Glimpsed through a pair of opera glasses, ballet can seem effortless and exquisite. But beneath the tutus and tights lurks exquisite pain... and relentless punishment to the body.

Which is where Nick Allen comes in, the clinical director of the Jerwood.

He’s the man I’m here to see, in an attempt to understand the remorseless physical rigours involved in the highest levels of dance.

The Jerwood was built to cater to the needs of the Birmingham Royal Ballet. Though as he shows me round the centre, it becomes clear that Nick’s first love isn’t BRB.

Or his second or third, come to that.

The South African’s passion is for sports. Rugby in particular. Previously, he was head of medical services for Gloucester Rugby Club, and he has also been a national squad therapist for the England hockey team.
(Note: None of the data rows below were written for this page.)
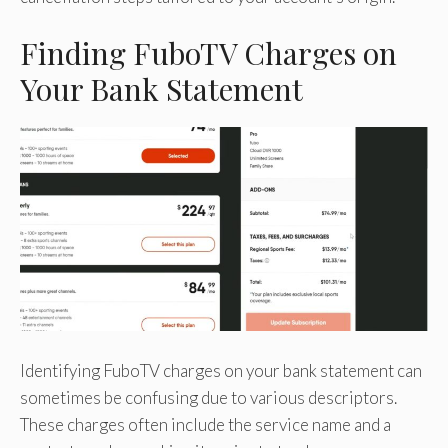
Finding FuboTV Charges on
Your Bank Statement
Identifying FuboTV charges on your bank statement can
sometimes be confusing due to various descriptors.
These charges often include the service name and a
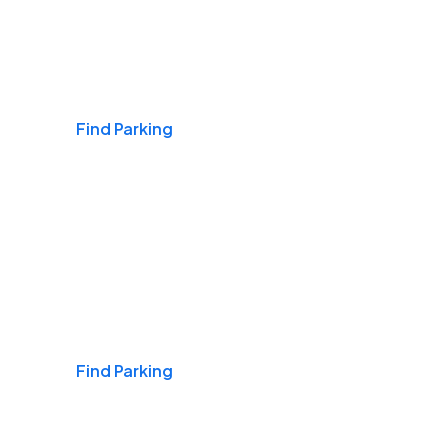
Airports
Find Parking
Daily & Commuting
Find Parking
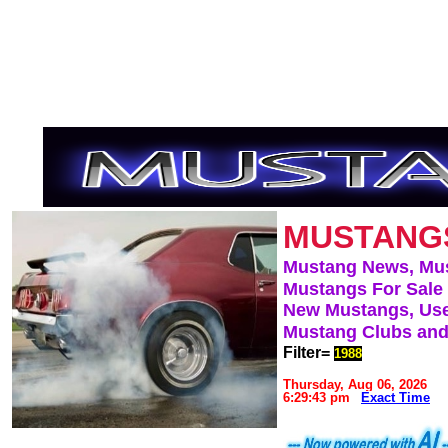
MUSTANG
Mustang News, Mu
Mustangs For Sale
New Mustangs, Use
Mustang Clubs and
Filter=
1988
Thursday, Aug 06, 2026
6:29:43 pm
Exact Time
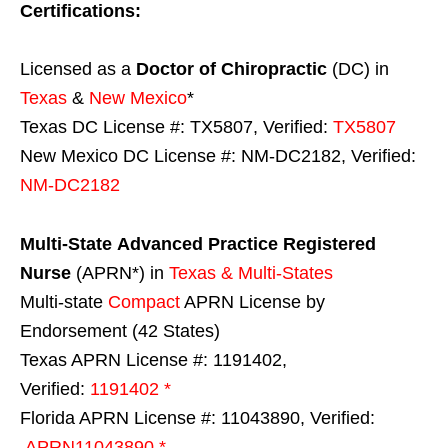
Certifications:
Licensed as a
Doctor of Chiropractic
(DC) in
Texas
&
New Mexico
*
Texas DC License #: TX5807, Verified:
TX5807
New Mexico DC License #: NM-DC2182, Verified:
NM-DC2182
Multi-State
Advanced Practice Registered
Nurse
(APRN*) in
Texas & Multi-States
Multi-state
Compact
APRN License by
Endorsement (42 States)
Texas APRN License #: 1191402,
Verified:
1191402 *
Florida APRN License #: 11043890, Verified:
APRN11043890 *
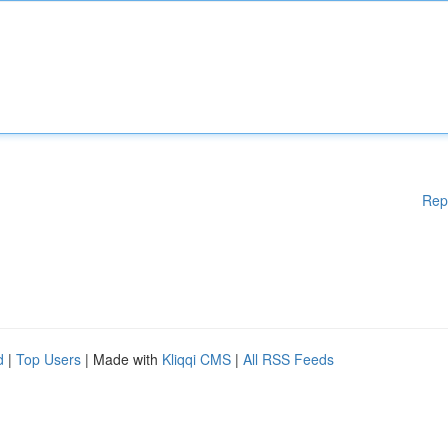
Rep
d
|
Top Users
| Made with
Kliqqi CMS
|
All RSS Feeds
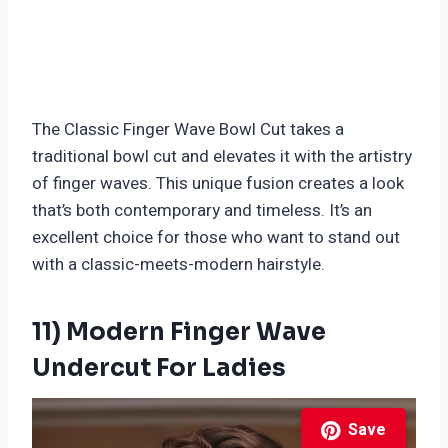
The Classic Finger Wave Bowl Cut takes a
traditional bowl cut and elevates it with the artistry
of finger waves. This unique fusion creates a look
that’s both contemporary and timeless. It’s an
excellent choice for those who want to stand out
with a classic-meets-modern hairstyle.
11) Modern Finger Wave
Undercut For Ladies
Save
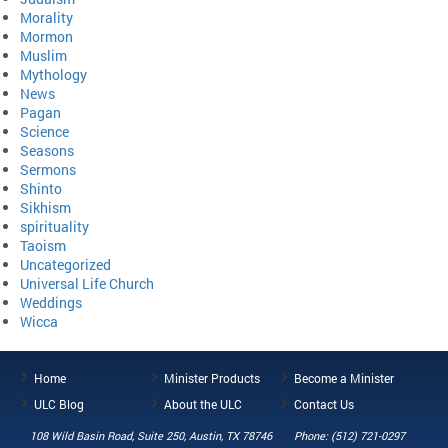
Morality
Mormon
Muslim
Mythology
News
Pagan
Science
Seasons
Sermons
Shinto
Sikhism
spirituality
Taoism
Uncategorized
Universal Life Church
Weddings
Wicca
Home
Minister Products
Become a Minister
ULC Blog
About the ULC
Contact Us
108 Wild Basin Road, Suite 250, Austin, TX 78746
Phone: (512) 721-0297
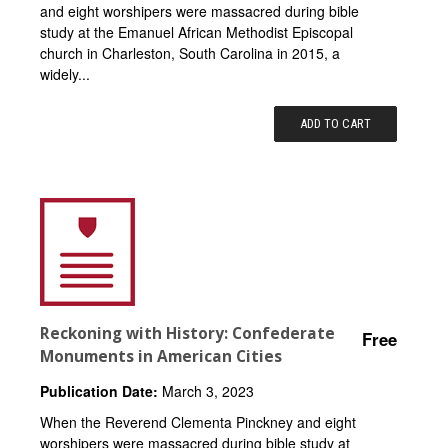
and eight worshipers were massacred during bible
study at the Emanuel African Methodist Episcopal
church in Charleston, South Carolina in 2015, a
widely...
ADD TO CART
Reckoning with History: Confederate
Free
Monuments in American Cities
Publication Date:
March 3, 2023
When the Reverend Clementa Pinckney and eight
worshipers were massacred during bible study at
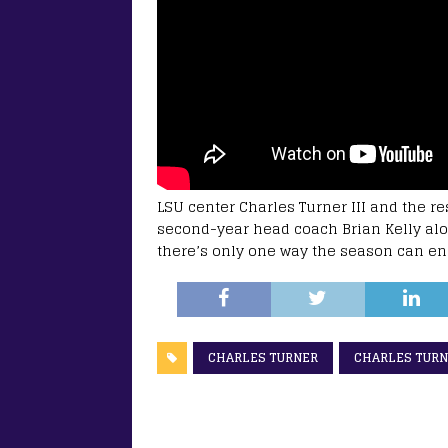
LSU center Charles Turner III and the re
second-year head coach Brian Kelly alon
there’s only one way the season can en
CHARLES TURNER
CHARLES TURNE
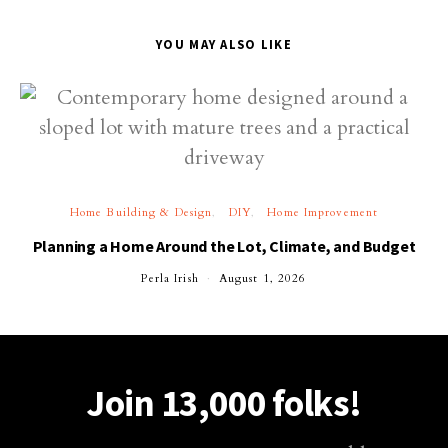
YOU MAY ALSO LIKE
Home Building & Design
DIY
Home Improvement
Planning a Home Around the Lot, Climate, and Budget
Perla Irish
August 1, 2026
Join 13,000 folks!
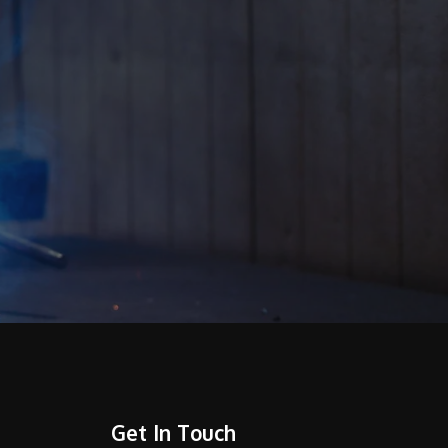
Get In Touch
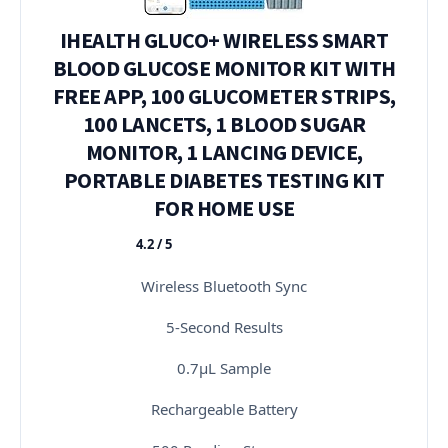
IHEALTH GLUCO+ WIRELESS SMART
BLOOD GLUCOSE MONITOR KIT WITH
FREE APP, 100 GLUCOMETER STRIPS,
100 LANCETS, 1 BLOOD SUGAR
MONITOR, 1 LANCING DEVICE,
PORTABLE DIABETES TESTING KIT
FOR HOME USE
4.2 / 5
★★★★★
Wireless Bluetooth Sync
5-Second Results
0.7μL Sample
Rechargeable Battery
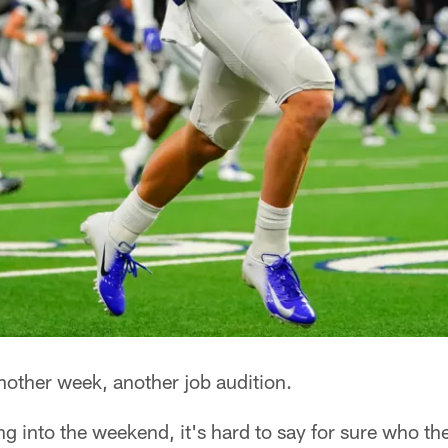
other week, another job audition.
ng into the weekend, it's hard to say for sure who 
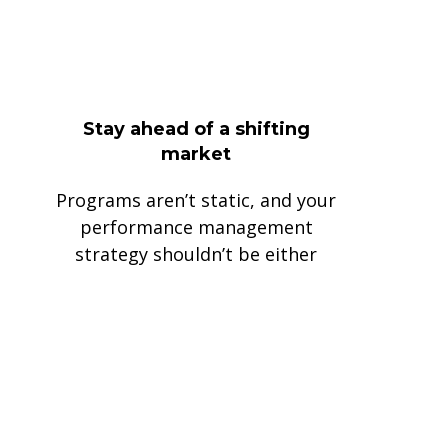
Stay ahead of a shifting
market
Programs aren’t static, and your
performance management
strategy shouldn’t be either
Before accepting the commission to work with BRB he had never even seen a ballet. He hasn’t seen that many since. Rows of signed and framed rugby shirts hang from his office walls. A ballet dancer once suggested to him that he should hang a signed tutu alongside them.

So far that tutu hasn’t materialised.

It’s unlikely that Nick will be at this week’s BRB performance of Swan Lake, either. But that doesn’t mean he lacks respect for the suffering that dancers put themselves through for the sake of their art. He explains that they push themselves even harder than the England football team.